The taste of grief lingers on his tongue, or maybe just the memory of it, a strange mixture of oily salt and saccharine sweet. It's artificial, and he knows it's time to let go. He clings to it a moment longer anyway, savoring the cold, jagged edges, but the pale rain washes it away.
When he staggers out of bed the next morning, still clad in the mud-caked clothes from the day before and reeling from the devastating onset of a cold, Sai is sitting at his kitchen table, a steaming mug of something warm and liquidy clasped in his hands.
"I made tea," he says. "I didn't know if you drank any, so I just bought green tea. I hope you don't mind."
Tea. Not murky, but clear and transparent. Not bitter: a variety of flavoring. Naruto inhales deeply and takes in the soothing fragrance.

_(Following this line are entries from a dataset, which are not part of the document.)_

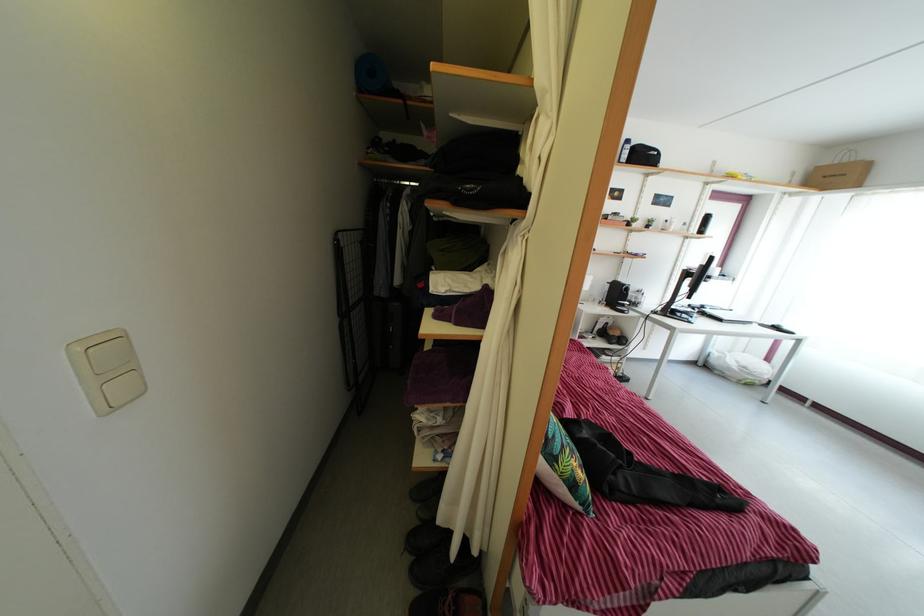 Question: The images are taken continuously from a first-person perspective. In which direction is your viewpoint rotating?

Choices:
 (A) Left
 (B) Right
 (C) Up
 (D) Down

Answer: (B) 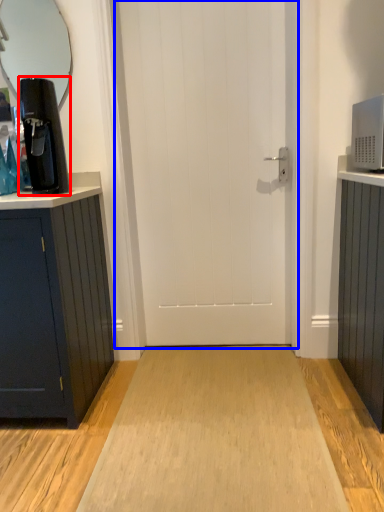 Question: Which point is closer to the camera, coffee machine (highlighted by a red box) or door (highlighted by a blue box)?

Choices:
 (A) coffee machine
 (B) door

Answer: (A) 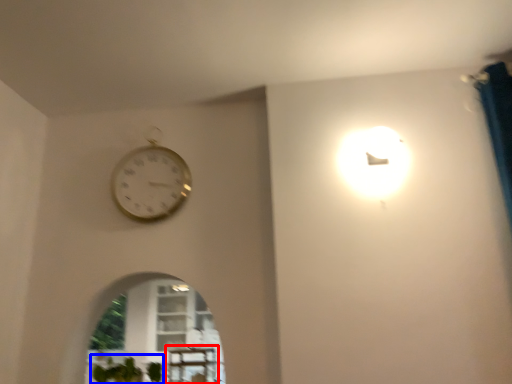 Question: Which object is further to the camera taking this photo, table (highlighted by a red box) or plant (highlighted by a blue box)?

Choices:
 (A) table
 (B) plant

Answer: (A) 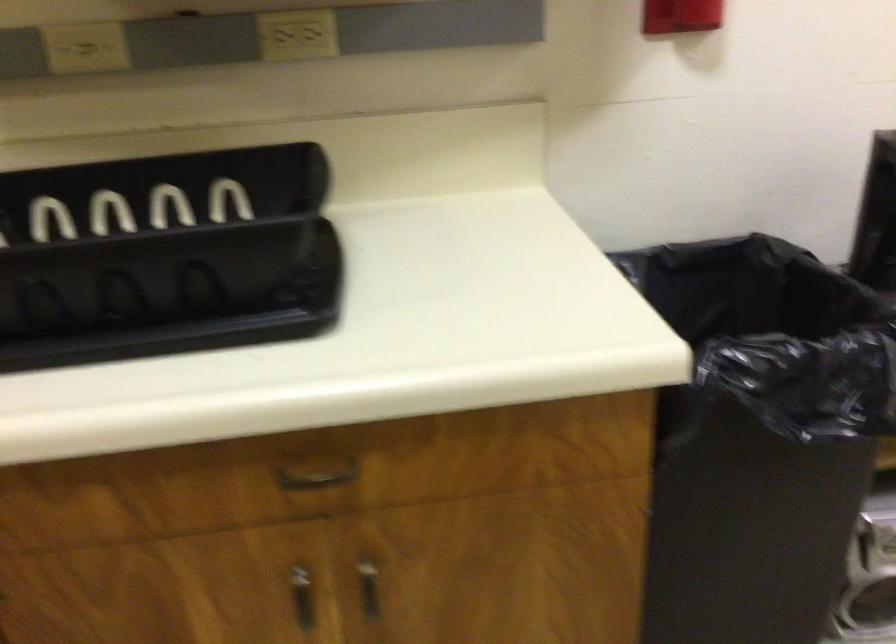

"Tea is fine." His voice is still scratchy and guttural from waking, so he steps up to the sink, turns the tap to 'cold', and washes his tired face under the running water, kneading out the sleep-wrinkles.
"I'm thinking about moving in," Sai muses aloud, his tone careful and masked. Naruto jerks around to face him, his hair still dripping with tap water. He studies Sai's face, and all of a sudden, he realizes that it's not the same face at all. His lips are fuller, his eyes slightly droopy, the angles of his cheekbones not so sharp and cruel. Naruto can't think why he ever thought the faces were similar. This face, here in his kitchen on a dreary Sunday morning, this is something different.
His mind turns abruptly to the quaint comfort of domesticity, of sharing a toothbrush and hogging the blanket and getting up on the same side of the bed every day. It's a rhythm, skirting the edge of emptiness with lively, feet-tapping beats that, if not happy, are at least acceptable. Acceptance is the final stage of grief, said the pamphlet.
"I think I'd like that," he croaks, eyes fixed on the bottom of the sink, where the drain is clogged up with hair and apple peelings. His hands grip the porcelain edge so tightly the white tiles cut into his palms.
Presently, he hears a scraping of chair on the floor, and before long two arms are snaking around his waist from behind, tentative at first, then firm and determined.
"I'm still new at this," Sai confesses as he presses his cheek against Naruto's, the tenderness of the gesture highlighted by the plaintive quiescence in his voice. "I'm trying to learn the words, remember the things I have to do. It'll take some time before I get it all right."
"I've waited long enough. A bit more won't kill me." Slowly, he reaches down to cover Sai's hands with his own, and perhaps it's his imagination, but Sai's skin doesn't seem as cold as before. Outside the fogged-up window, the rain is letting up and a shy honey-colored beam of sunshine is peeking out of the mournful clouds.
Not perfect. Not yet. But for now, this is enough. Together, they will wait out their happy ending.